Late Sunday night, I had the (mis) fortune of coming across this piece by Mr. Jairam Ramesh, former Union Minister in the UPA government. The following questions came to my head, after I finished reading that piece.

What is the point of this piece? What does one expect a former Cabinet Minister from a decimated political party to say? What new information is being conveyed here to the readers?

Did the PM really play the ‘good cop, bad cop’ routine in Gujarat? He did not. He was consistent. He did not give room for fissiparous tendencies. Period. He shows no special favours. He does not pander to special interests nor does he engage in shameless, vote-grabbing minority populism.
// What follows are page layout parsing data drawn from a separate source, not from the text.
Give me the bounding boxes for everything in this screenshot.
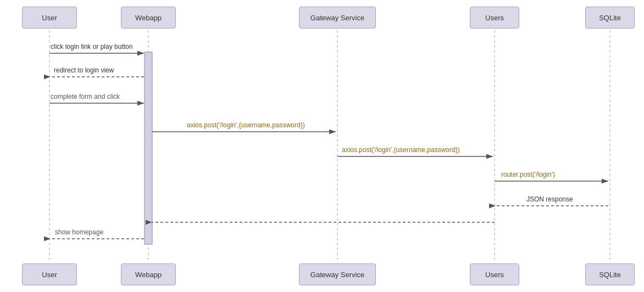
svg-text:axios.post('/login',{username,: axios.post('/login',{username,password}): [342, 146, 460, 154]
participant-users-bottom: Users: [470, 263, 519, 285]
svg-text:redirect to login view: redirect to login view: [54, 66, 114, 74]
participant-webapp-bottom: Webapp: [121, 263, 176, 285]
sequence-diagram: click login link or play button redirect…: [0, 0, 644, 292]
svg-text:show homepage: show homepage: [55, 228, 103, 236]
svg-text:router.post('/login'): router.post('/login'): [501, 171, 555, 178]
participant-users-top: Users: [470, 7, 519, 29]
svg-text:click login link or play butto: click login link or play button: [51, 43, 132, 50]
svg-text:axios.post('/login',{username,: axios.post('/login',{username,password}): [187, 121, 305, 129]
participant-sqlite-bottom: SQLite: [585, 263, 635, 285]
participant-webapp-top: Webapp: [121, 7, 176, 29]
participant-user-top: User: [22, 7, 77, 29]
participant-gateway-bottom: Gateway Service: [299, 263, 376, 285]
svg-text:JSON response: JSON response: [526, 195, 573, 203]
svg-rect-7: [145, 52, 152, 244]
participant-sqlite-top: SQLite: [585, 7, 635, 29]
participant-gateway-top: Gateway Service: [299, 7, 376, 29]
participant-user-bottom: User: [22, 263, 77, 285]
arrows-layer: click login link or play button redirect…: [0, 0, 644, 292]
svg-text:complete form and click: complete form and click: [51, 93, 120, 100]
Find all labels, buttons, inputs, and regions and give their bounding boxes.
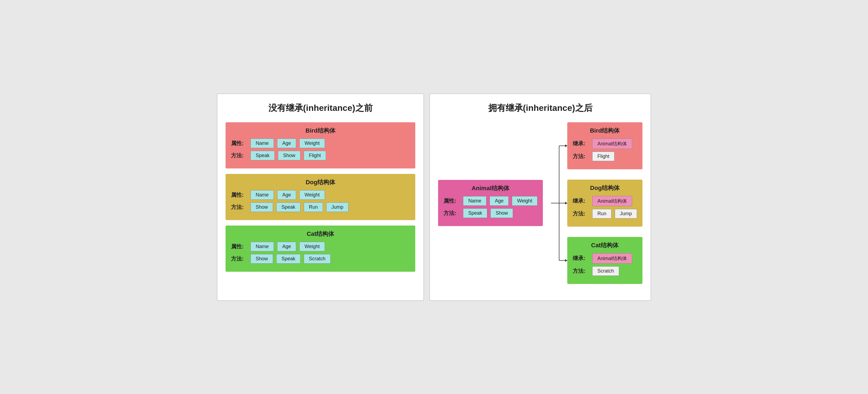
cat-method-scratch: Scratch [592, 266, 619, 276]
dog-attr-age-left: Age [277, 190, 296, 200]
dog-inherits-row: 继承: Animal结构体 [573, 196, 637, 206]
bird-attr-name-left: Name [250, 139, 274, 148]
bird-box-right: Bird结构体 继承: Animal结构体 方法: Flight [567, 122, 643, 169]
svg-marker-7 [565, 259, 567, 262]
right-inner-layout: Animal结构体 属性: Name Age Weight 方法: Speak … [438, 122, 643, 289]
dog-title-right: Dog结构体 [573, 184, 637, 192]
animal-methods-label: 方法: [443, 209, 460, 217]
bird-method-flight-left: Flight [304, 151, 326, 160]
bird-attr-weight-left: Weight [299, 139, 325, 148]
bird-title-right: Bird结构体 [573, 126, 637, 135]
dog-box-left: Dog结构体 属性: Name Age Weight 方法: Show Spea… [225, 174, 415, 220]
animal-col: Animal结构体 属性: Name Age Weight 方法: Speak … [438, 122, 543, 289]
dog-method-show-left: Show [250, 202, 273, 212]
cat-attr-age-left: Age [277, 242, 296, 251]
cat-method-show-left: Show [250, 254, 273, 263]
bird-inherits-value: Animal结构体 [592, 139, 632, 149]
dog-method-run: Run [592, 209, 612, 219]
bird-title-left: Bird结构体 [231, 126, 410, 135]
bird-method-flight: Flight [592, 151, 615, 161]
bird-attr-age-left: Age [277, 139, 296, 148]
cat-method-speak-left: Speak [276, 254, 301, 263]
cat-methods-row-left: 方法: Show Speak Scratch [231, 254, 410, 263]
bird-methods-row-right: 方法: Flight [573, 151, 637, 161]
animal-title: Animal结构体 [443, 184, 537, 192]
dog-method-jump: Jump [615, 209, 637, 219]
arrow-svg [551, 122, 567, 289]
right-panel: 拥有继承(inheritance)之后 Animal结构体 属性: Name A… [429, 93, 651, 301]
animal-method-show: Show [491, 208, 513, 218]
dog-box-right: Dog结构体 继承: Animal结构体 方法: Run Jump [567, 179, 643, 227]
cat-title-left: Cat结构体 [231, 230, 410, 238]
dog-method-jump-left: Jump [326, 202, 348, 212]
dog-methods-label-right: 方法: [573, 210, 589, 217]
svg-marker-3 [565, 144, 567, 147]
bird-attrs-row-left: 属性: Name Age Weight [231, 139, 410, 148]
animal-method-speak: Speak [463, 208, 487, 218]
animal-attr-name: Name [463, 196, 486, 206]
cat-attrs-label-left: 属性: [231, 243, 247, 250]
derived-col: Bird结构体 继承: Animal结构体 方法: Flight Dog结构体 [567, 122, 643, 289]
dog-attrs-label-left: 属性: [231, 191, 247, 199]
dog-inherits-value: Animal结构体 [592, 196, 632, 206]
cat-title-right: Cat结构体 [573, 241, 637, 249]
bird-method-show-left: Show [278, 151, 301, 160]
left-title: 没有继承(inheritance)之前 [225, 102, 415, 114]
cat-inherits-value: Animal结构体 [592, 253, 632, 263]
cat-attr-name-left: Name [250, 242, 274, 251]
animal-attr-weight: Weight [512, 196, 537, 206]
bird-methods-label-right: 方法: [573, 153, 589, 160]
dog-methods-label-left: 方法: [231, 203, 247, 211]
right-title: 拥有继承(inheritance)之后 [438, 102, 643, 114]
dog-inherits-label: 继承: [573, 197, 589, 205]
animal-attrs-row: 属性: Name Age Weight [443, 196, 537, 206]
cat-attrs-row-left: 属性: Name Age Weight [231, 242, 410, 251]
dog-attr-weight-left: Weight [299, 190, 325, 200]
animal-attr-age: Age [490, 196, 509, 206]
cat-box-right: Cat结构体 继承: Animal结构体 方法: Scratch [567, 237, 643, 284]
bird-methods-label-left: 方法: [231, 152, 247, 159]
bird-box-left: Bird结构体 属性: Name Age Weight 方法: Speak Sh… [225, 122, 415, 168]
cat-inherits-row: 继承: Animal结构体 [573, 253, 637, 263]
dog-attr-name-left: Name [250, 190, 274, 200]
cat-attr-weight-left: Weight [299, 242, 325, 251]
bird-method-speak-left: Speak [250, 151, 275, 160]
dog-methods-row-right: 方法: Run Jump [573, 209, 637, 219]
bird-inherits-label: 继承: [573, 140, 589, 147]
animal-box: Animal结构体 属性: Name Age Weight 方法: Speak … [438, 180, 543, 226]
left-panel: 没有继承(inheritance)之前 Bird结构体 属性: Name Age… [217, 93, 424, 301]
dog-method-run-left: Run [304, 202, 323, 212]
dog-attrs-row-left: 属性: Name Age Weight [231, 190, 410, 200]
cat-methods-row-right: 方法: Scratch [573, 266, 637, 276]
bird-inherits-row: 继承: Animal结构体 [573, 139, 637, 149]
dog-methods-row-left: 方法: Show Speak Run Jump [231, 202, 410, 212]
cat-box-left: Cat结构体 属性: Name Age Weight 方法: Show Spea… [225, 226, 415, 272]
dog-method-speak-left: Speak [276, 202, 301, 212]
cat-methods-label-right: 方法: [573, 268, 589, 275]
cat-inherits-label: 继承: [573, 255, 589, 262]
animal-methods-row: 方法: Speak Show [443, 208, 537, 218]
bird-attrs-label-left: 属性: [231, 140, 247, 147]
svg-marker-5 [565, 202, 567, 204]
cat-methods-label-left: 方法: [231, 255, 247, 262]
cat-method-scratch-left: Scratch [304, 254, 331, 263]
arrow-derived-area: Bird结构体 继承: Animal结构体 方法: Flight Dog结构体 [551, 122, 643, 289]
animal-attrs-label: 属性: [443, 197, 460, 205]
dog-title-left: Dog结构体 [231, 178, 410, 187]
bird-methods-row-left: 方法: Speak Show Flight [231, 151, 410, 160]
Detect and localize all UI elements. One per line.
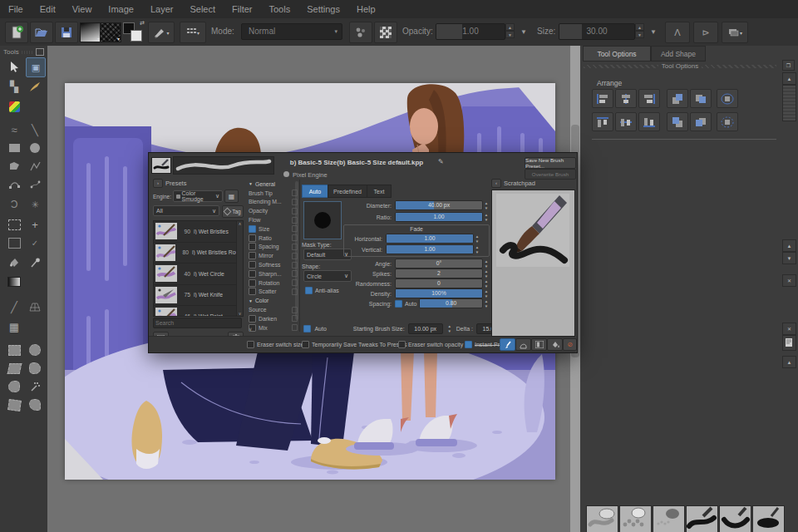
starting-brush-size-field[interactable]: 10.00 px [408,323,443,334]
preset-display-mode-button[interactable]: ▦ [224,190,239,203]
size-slider[interactable]: 30.00 [559,23,635,40]
option-sharpness[interactable]: Sharpn... [247,269,299,278]
gradient-chooser[interactable]: ▾ [80,22,101,42]
color-sampler-tool[interactable] [5,97,23,116]
option-softness[interactable]: Softness [247,260,299,269]
menu-filter[interactable]: Filter [224,4,260,14]
polygonal-selection-tool[interactable] [5,359,23,377]
scratchpad-paint-button[interactable] [500,338,515,351]
elliptical-selection-tool[interactable] [26,341,44,359]
checkbox[interactable] [305,287,313,294]
scroll-down-icon[interactable]: ∨ [249,326,252,332]
ungroup-shapes-button[interactable] [717,112,738,131]
collapse-presets-icon[interactable]: › [153,179,163,188]
opacity-slider[interactable]: 1.00 [436,23,505,40]
float-docker-icon[interactable] [36,48,44,56]
size-options-arrow[interactable]: ▼ [650,28,657,36]
tab-predefined[interactable]: Predefined [328,185,367,198]
scratchpad-show-preset-button[interactable] [515,338,531,351]
color-picker-tool[interactable] [26,254,44,272]
menu-image[interactable]: Image [100,4,142,14]
spacing-slider[interactable]: 0.80 [419,298,483,308]
menu-tools[interactable]: Tools [261,4,299,14]
brush-preset-thumbnail[interactable] [619,505,652,532]
lower-shape-button[interactable] [667,112,688,131]
tag-filter-dropdown[interactable]: All∨ [153,205,219,216]
checkbox[interactable] [398,341,406,348]
spinner[interactable]: ▲▼ [474,244,480,254]
dynamic-brush-tool[interactable]: Ɔ [5,195,23,214]
close-icon[interactable]: ✕ [782,274,796,287]
checkbox[interactable] [249,225,256,233]
freehand-brush-tool[interactable]: ≈ [5,121,23,139]
bring-to-front-button[interactable] [690,89,712,108]
spinner[interactable]: ▲▼ [483,298,490,308]
align-right-button[interactable] [638,89,660,108]
preset-item-wet-bristles-rough[interactable]: 80i) Wet Bristles Rough [154,243,243,264]
auto-precision-checkbox[interactable] [303,325,311,332]
freehand-selection-tool[interactable] [26,359,44,377]
menu-file[interactable]: File [0,4,32,14]
pattern-chooser[interactable]: ▾ [100,22,121,42]
magnetic-selection-tool[interactable] [26,396,44,414]
scroll-down-icon[interactable]: ▼ [782,252,796,264]
multibrush-tool[interactable]: ✳ [26,195,44,214]
checkbox[interactable] [249,261,256,268]
grid-tool[interactable]: ▦ [5,318,23,336]
preset-item-wet-bristles[interactable]: 90i) Wet Bristles [154,221,243,243]
scroll-up-icon[interactable]: ▲ [782,239,796,252]
option-mirror[interactable]: Mirror [247,251,299,260]
spinner[interactable]: ▲▼ [483,200,490,210]
option-size[interactable]: Size [247,224,299,234]
tab-auto[interactable]: Auto [302,185,328,198]
bezier-selection-tool[interactable] [5,396,23,414]
mirror-horizontal-button[interactable]: Λ [665,22,690,43]
workspace-chooser-button[interactable]: ▾ [180,22,206,43]
checkbox[interactable] [465,341,472,348]
spinner[interactable]: ▲▼ [483,259,490,268]
spinner[interactable]: ▲▼ [446,323,453,333]
send-to-back-button[interactable] [690,112,712,131]
align-left-button[interactable] [592,89,613,108]
measure-tool[interactable]: ╱ [5,298,23,316]
rename-brush-icon[interactable]: ✎ [438,158,444,165]
open-document-button[interactable] [30,22,53,43]
select-shapes-tool[interactable] [5,57,23,76]
notes-docker-icon[interactable] [782,335,796,351]
preset-item-wet-circle[interactable]: 40i) Wet Circle [154,264,243,285]
checkbox[interactable] [249,243,256,250]
checkbox[interactable] [249,315,256,323]
spinner[interactable]: ▲▼ [483,268,490,278]
checkbox[interactable] [247,341,254,348]
brush-preset-thumbnail[interactable] [719,505,751,532]
antialias-checkbox[interactable]: Anti-alias [305,287,339,294]
menu-view[interactable]: View [64,4,101,14]
spinner[interactable]: ▲▼ [474,234,480,244]
preserve-alpha-button[interactable] [374,22,397,43]
calligraphy-tool[interactable] [26,77,44,96]
preset-item-wet-knife[interactable]: 75i) Wet Knife [154,285,243,307]
crop-tool[interactable] [5,234,23,252]
option-brush-tip[interactable]: Brush Tip [247,189,299,198]
new-document-button[interactable] [5,22,28,43]
ratio-slider[interactable]: 1.00 [395,212,483,222]
align-vcenter-button[interactable] [615,112,637,131]
fade-horizontal-slider[interactable]: 1.00 [386,234,474,244]
align-bottom-button[interactable] [638,112,660,131]
preset-search-input[interactable] [153,318,242,328]
group-shapes-button[interactable] [717,89,738,108]
eraser-switch-opacity-checkbox[interactable]: Eraser switch opacity [398,341,463,348]
eraser-switch-size-checkbox[interactable]: Eraser switch size [247,341,303,348]
save-new-brush-preset-button[interactable]: Save New Brush Preset... [525,157,576,169]
polygon-tool[interactable] [5,157,23,175]
scratchpad-fill-gradient-button[interactable] [531,338,547,351]
spinner[interactable]: ▲▼ [483,288,490,298]
angle-slider[interactable]: 0° [395,259,483,268]
move-tool[interactable]: + [26,215,44,234]
similar-color-selection-tool[interactable] [5,377,23,396]
option-opacity[interactable]: Opacity [247,206,299,215]
smart-patch-tool[interactable]: ✓ [26,234,44,252]
collapse-scratchpad-icon[interactable]: ‹ [491,179,501,188]
blending-mode-dropdown[interactable]: Normal ▾ [241,23,342,40]
option-ratio[interactable]: Ratio [247,234,299,243]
Second, the PM has not choked access to the corporate sector. The personal access that leads to cronyism has been stopped. It is indeed supreme irony to see a former Minister whose Ministry was almost single-handedly responsible for stopping India’s Gross Fixed Capital Formation on its tracks shedding tears for the Indian corporate sector.

Further, on international matters, for a political party that governed without spine, it must be galling to see the PM being willing to be the last man standing on matters of principle.

The first 100 days of the government have been disturbing, indeed. But, not for the nation. But, for the Opposition who hoped that he would commit major faux pas. He has not. Hence, it is disturbing them.

Finally, it is the crowning irony of the piece that a Minister who, within days or weeks of assuming office in the previous UPA government, undermined the authority of the Prime Minister (and continued to do so throughout his tenure), should make a case for a Prime Minister with authority! (Read Sanjaya Baru’s ‘Accidental PM’ to know about Mr. Ramesh’ role in leaking a memo written by Ms. Sonia Gandhi to the PM, to the outside world).

Well, on second thoughts, I must admit I am wrong about the non-purpose of columns such as these. They do serve a purpose. They remind the rest of us as to what wretched governance that we had to endure for the last decade that set India back at least by three decades. For that, we should be grateful to the writer of this piece since human beings are prone to forgetting easily, even capable of forgetting the old adage that those who forget history are condemned to repeat it.

If Indian voters can so easily forget the sordid decade that ended in May 2014, they will have none but themselves to blame for it. One can then kiss India’s future and the very idea of India goodbye then.

China data

The burden of this article is that China under-reports consumption and understates growth in the Services sector. The conclusion is that China is growing and that it is more balanced than is given credit for. May be, what the author says is true and may be, it isn’t. The problem is that we simply do not know how wrong he is and in which direction. The same can be said of China’s statistics (or, for that matter, that of India’s). If consumption is under-reported, what is the guarantee that investment, high as it is, is still being reported accurately?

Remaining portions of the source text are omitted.